VIRTUALIZAÇÕES DESEJANTES DA AFIN

Este é um espaço virtual (virtus=potência) criado pela Associação Filosofia Itinerante, que atua desde 2001 na cidade de Manaus-Am, e, a partir da Inteligência Coletiva das pessoas e dos dizeres de filósofos como Epicuro, Lucrécio, Spinoza, Marx, Nietzsche, Bergson, Félix Guattari, Gilles Deleuze, Clément Rosset, Michael Hardt, Antônio Negri..., agencia trabalhos filosóficos-políticos- estéticos na tentativa de uma construção prática de cidadania e da realização da potência ativa dos corpos no mundo. Agora, com este blog, lança uma alternativa de encontro para discussões sociais, éticas, educacionais e outros temas que dizem respeito à comunidade de Manaus e outros espaços por onde passa em movimento intensivo o cometa errante da AFIN.

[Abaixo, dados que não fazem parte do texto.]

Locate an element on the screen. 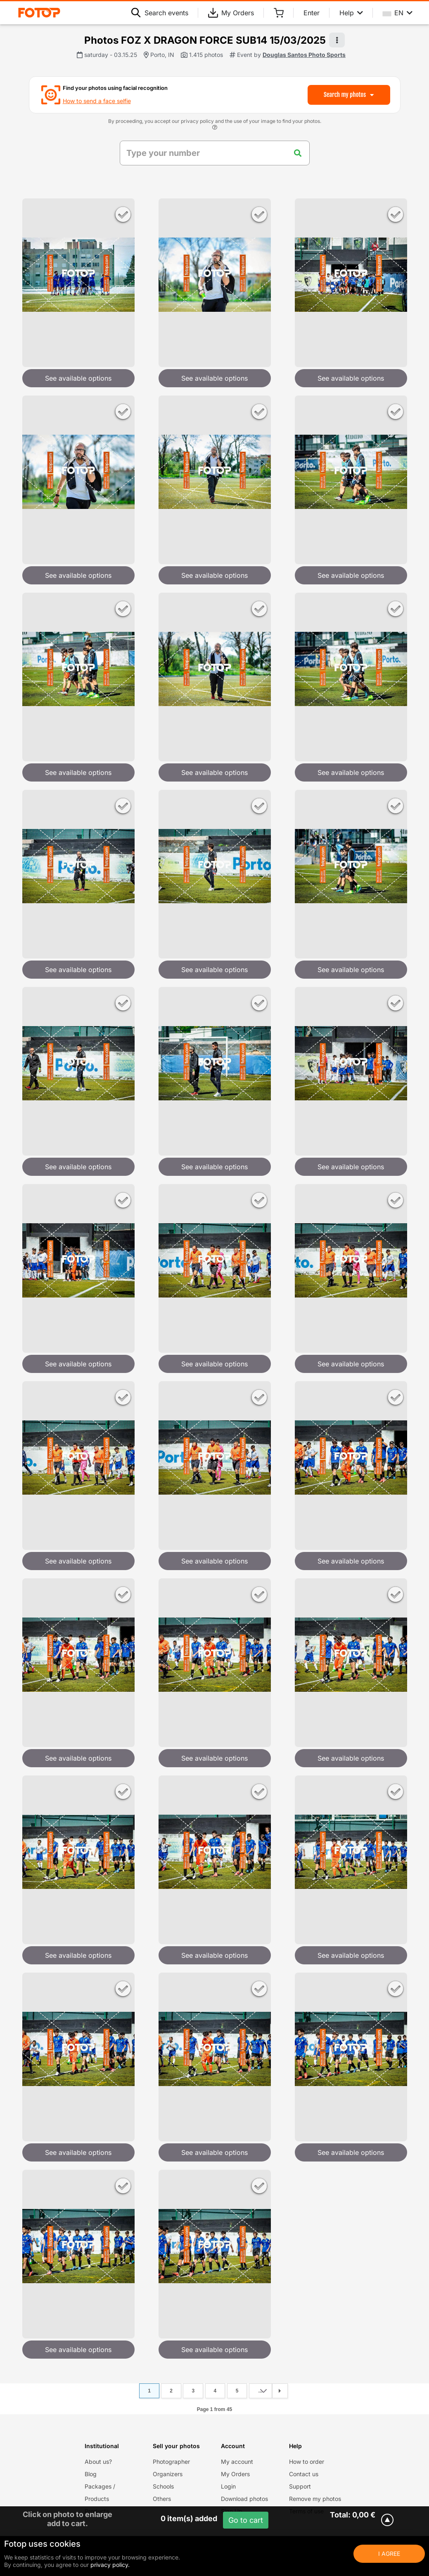 This screenshot has height=2576, width=429. Photographer is located at coordinates (171, 2461).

"Um filósofo: é um homem que experimenta, vê, ouve, suspeita, espera e sonha constantemente coisas extraordinárias; que é atingido pelos próprios pensamentos como se eles viessem de fora, de cima e de baixo, como por uma espécie de acontecimentos e de faíscas de que só ele pode ser alvo; que é talvez, ele próprio, uma trovoada prenhe de relâmpagos novos; um homem fatal, em torno do qual sempre ribomba e rola e rebenta e se passam coisas inquietantes” (Friedrich Nietzsche).

Daí que um filósofo não é necessariamente alguém que cursou uma faculdade de filosofia. Pode até ser. Mas um filósofo é alguém que em seus percursos carrega devires alegres que aumentam a potência democrática de agir.